Users unable to access the limble applications

Critical Resolved View vendor source →

Limble CMMS experienced a critical incident on April 26, 2024 affecting Limble CMMS Web Application, lasting 52m. The incident has been resolved; the full update timeline is below.

Started
Apr 26, 2024, 08:43 AM UTC
Resolved
Apr 26, 2024, 09:35 AM UTC
Duration
52m
Detected by Pingoru
Apr 26, 2024, 08:43 AM UTC

Affected components

Limble CMMS Web Application

Update timeline

  1. investigating Apr 26, 2024, 08:43 AM UTC

    Currently we are aware an an issue where limble applications appear to be down. We are investigating.

  2. monitoring Apr 26, 2024, 09:05 AM UTC

    We have implemented a fix to address this issue and are monitoring the results.

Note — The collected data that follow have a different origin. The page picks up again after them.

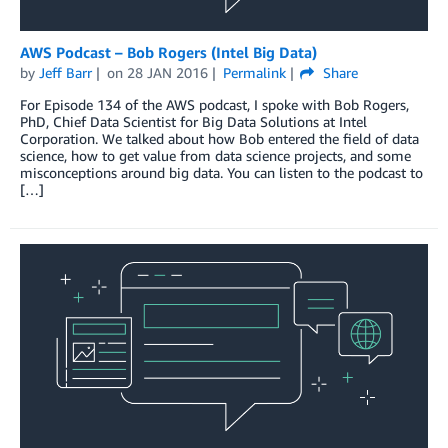
AWS Podcast – Bob Rogers (Intel Big Data)
by
Jeff Barr
on
28 JAN 2016
Permalink
Share
For Episode 134 of the AWS podcast, I spoke with Bob Rogers,
PhD, Chief Data Scientist for Big Data Solutions at Intel
Corporation. We talked about how Bob entered the field of data
science, how to get value from data science projects, and some
misconceptions around big data. You can listen to the podcast to
[…]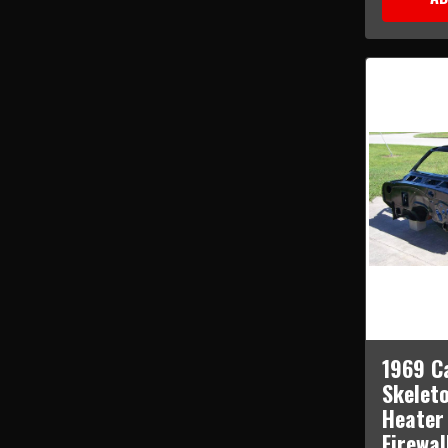
1969 C
Skelet
Heater
Firewal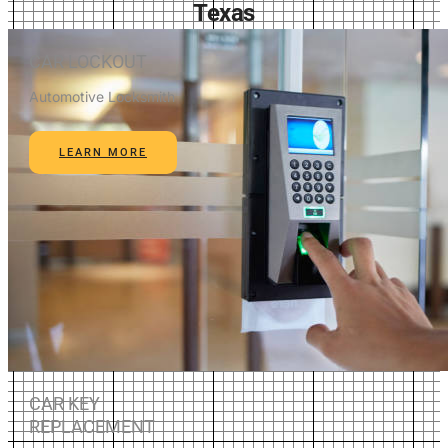
Texas
CAR LOCKOUT
Automotive Locksmith
LEARN MORE
CAR KEY
REPLACEMENT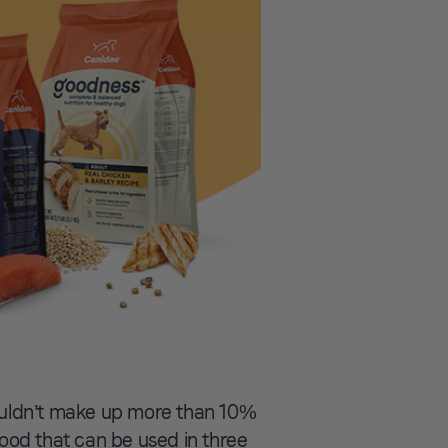
ouldn’t make up more than 10%
 food that can be used in three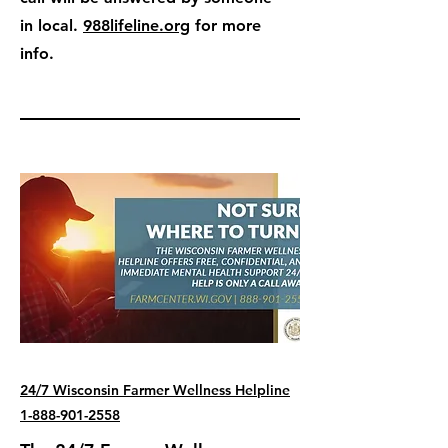
in local.
988lifeline.org
for more
info.
24/7 Wisconsin Farmer Wellness Helpline
1-888-901-2558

  3. resolved Apr 26, 2024, 09:35 AM UTC

    This incident has been resolved.

  4. postmortem May 03, 2024, 02:50 PM UTC

    **Date**: April 26, 2024 **Status**: Resolved # Summary On April 26th, 2024, our service experienced a downtime event due to an SSL certificate failure, affecting most of our customers from approximately 2:20 AM to 3:00 AM MST. The issue stemmed from recent changes in the rules around SSL certificate auto-renewal by our SSL provider, which were not fully accounted for in our system. As a result, we have enhanced our alerting systems and updated our infrastructure configurations to prevent similar issues in the future. # Impact The downtime affected all users attempting to access our site without a cached version of the SSL certificate, resulting in about 40 minutes of service disruption. # Root Causes The primary cause of the downtime was a change in the auto-renewal rules for SSL certificates by our provider, which led to an unexpected, silent expiration. Although a fix was previously developed, it was not yet fully propagated across the entire Limble infrastructure. # Resolution and Improvements Immediate actions were taken to renew the SSL certificate and mitigate the situation. Following the incident, we fully integrated the auto-renewal fix and enhanced our monitoring and alerting capabilities to detect similar issues ahead of potential disruptions. # Description of Events: * **2:18 AM MST:** SSL certificate for [limblecmms.com](http://forlimblecmms.com/) and some of its subdomains. * **2:20 AM MST:** Service disruption detected. * **2:25 AM MST:** The on-call team was alerted to the issue. * **2:33 AM MST:** Critical alert alarm raised. * **2:44 AM MST:** Official incident declaration posted on our status page. * **3:03 AM MST:** New SSL certificate procured and implemented; service restored.